OUR HEAVENLY FATHER KNOWS BEST
I. Life is not always as man plans,
II. But life is always as God wills.
I. LIFE IS NOT ALWAYS AS MAN PLANS
A brief history to get us up to chapter 11 of Genesis, the first book of the Bible, we realize that we are at the very beginning of the world or close to it. If we open up our Bibles and read from the beginning, we learn that in six days God created the heavens and the earth. He looked at it and saw that it was very good, a perfect place. But we also know that as we continue reading that Adam and Eve with their free will decided to sin. What follows then is disaster upon disaster. Cain kills Abel, their children. There is murder, evil, wickedness and sin. Evil becomes so bad that a flood destroyed the world. Only eight people are saved. We notice God still saves mankind, and we notice that here he didn’t destroy mankind, but he saved them. The eight people were Noah and his sons, one family. Of course one family for a few generations, they will have everything in common including having the same language.

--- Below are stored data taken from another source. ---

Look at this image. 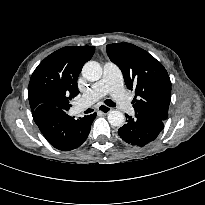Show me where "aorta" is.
<instances>
[{
  "label": "aorta",
  "instance_id": "aorta-1",
  "mask_svg": "<svg viewBox=\"0 0 205 205\" xmlns=\"http://www.w3.org/2000/svg\"><path fill=\"white\" fill-rule=\"evenodd\" d=\"M82 75L88 81H97L102 76V67L98 62L88 61L82 68ZM107 118L109 123L115 127L122 126L125 121L124 114L118 110L109 111Z\"/></svg>",
  "mask_w": 205,
  "mask_h": 205
}]
</instances>
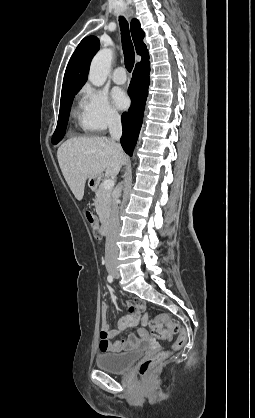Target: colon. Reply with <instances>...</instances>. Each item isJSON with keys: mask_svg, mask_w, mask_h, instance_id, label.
<instances>
[{"mask_svg": "<svg viewBox=\"0 0 255 418\" xmlns=\"http://www.w3.org/2000/svg\"><path fill=\"white\" fill-rule=\"evenodd\" d=\"M85 218L94 233L98 235V226L94 214L91 211H86ZM149 326L153 335L160 339H170L173 334L177 335V339L170 350L161 351L139 363L138 373L142 376L148 374L157 364L168 358L172 351L181 349L187 341L186 331L168 314L156 316L149 322Z\"/></svg>", "mask_w": 255, "mask_h": 418, "instance_id": "colon-1", "label": "colon"}]
</instances>
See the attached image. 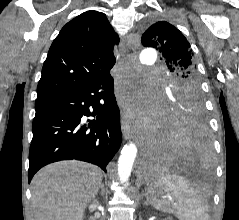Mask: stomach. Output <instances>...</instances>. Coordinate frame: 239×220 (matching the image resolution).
Wrapping results in <instances>:
<instances>
[{
	"instance_id": "1",
	"label": "stomach",
	"mask_w": 239,
	"mask_h": 220,
	"mask_svg": "<svg viewBox=\"0 0 239 220\" xmlns=\"http://www.w3.org/2000/svg\"><path fill=\"white\" fill-rule=\"evenodd\" d=\"M148 192L151 194V195H161L163 194L164 192V189L163 188H160V187H153V186H149L148 187Z\"/></svg>"
}]
</instances>
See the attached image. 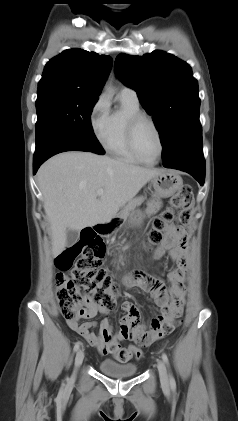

Some say our text took place about 100 years after Noah and the flood. It could have been longer or shorter as we really do not have an exact time frame given to us.
In either case what are we told? "Now the whole world had one language and a common speech." We are not told what language or speech it was. Maybe it is a lost language that we don’t have around today. The people had this language in common. Sadly, because they had that in common, they did not use it for good. They used it to be disobedient to God’s commands. "As men moved eastward, they found a plain in Shinar and settled there." The original says that they moved from the east or to the east. It makes little difference. What happens is they found a nice place in a valley and settled there. That was against what God wanted. Remember, after the flood, God said, "Be fruitful, and increase in number; multiply on the earth." Here as one group mankind is going to one place to settle down. They even say, "We will not be scattered over the face of the whole earth." They agreed on that. God told them to fill the ends of the earth, but they were not going to do that.